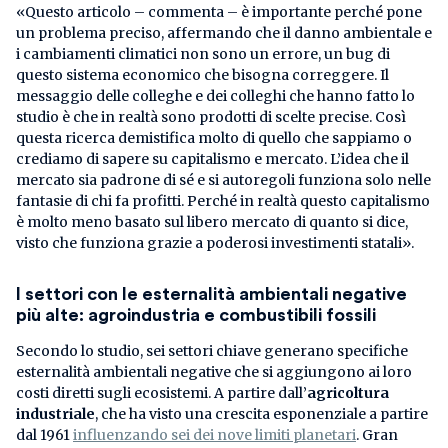
«Questo articolo – commenta – è importante perché pone
un problema preciso, affermando che il danno ambientale e
i cambiamenti climatici non sono un errore, un bug di
questo sistema economico che bisogna correggere. Il
messaggio delle colleghe e dei colleghi che hanno fatto lo
studio è che in realtà sono prodotti di scelte precise. Così
questa ricerca demistifica molto di quello che sappiamo o
crediamo di sapere su capitalismo e mercato. L’idea che il
mercato sia padrone di sé e si autoregoli funziona solo nelle
fantasie di chi fa profitti. Perché in realtà questo capitalismo
è molto meno basato sul libero mercato di quanto si dice,
visto che funziona grazie a poderosi investimenti statali».
I settori con le esternalità ambientali negative
più alte: agroindustria e combustibili fossili
Secondo lo studio, sei settori chiave generano specifiche
esternalità ambientali negative che si aggiungono ai loro
costi diretti sugli ecosistemi. A partire dall’
agricoltura
industriale
, che ha visto una crescita esponenziale a partire
dal 1961
influenzando sei dei nove limiti planetari
. Gran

● **Aim of the exercise**: Your answer should contain all the material above, written out exactly, and none of the pictures.

● **Exercise output**:
«Questo articolo – commenta – è importante perché pone
un problema preciso, affermando che il danno ambientale e
i cambiamenti climatici non sono un errore, un bug di
questo sistema economico che bisogna correggere. Il
messaggio delle colleghe e dei colleghi che hanno fatto lo
studio è che in realtà sono prodotti di scelte precise. Così
questa ricerca demistifica molto di quello che sappiamo o
crediamo di sapere su capitalismo e mercato. L’idea che il
mercato sia padrone di sé e si autoregoli funziona solo nelle
fantasie di chi fa profitti. Perché in realtà questo capitalismo
è molto meno basato sul libero mercato di quanto si dice,
visto che funziona grazie a poderosi investimenti statali».
I settori con le esternalità ambientali negative
più alte: agroindustria e combustibili fossili
Secondo lo studio, sei settori chiave generano specifiche
esternalità ambientali negative che si aggiungono ai loro
costi diretti sugli ecosistemi. A partire dall’
agricoltura
industriale
, che ha visto una crescita esponenziale a partire
dal 1961
influenzando sei dei nove limiti planetari
. Gran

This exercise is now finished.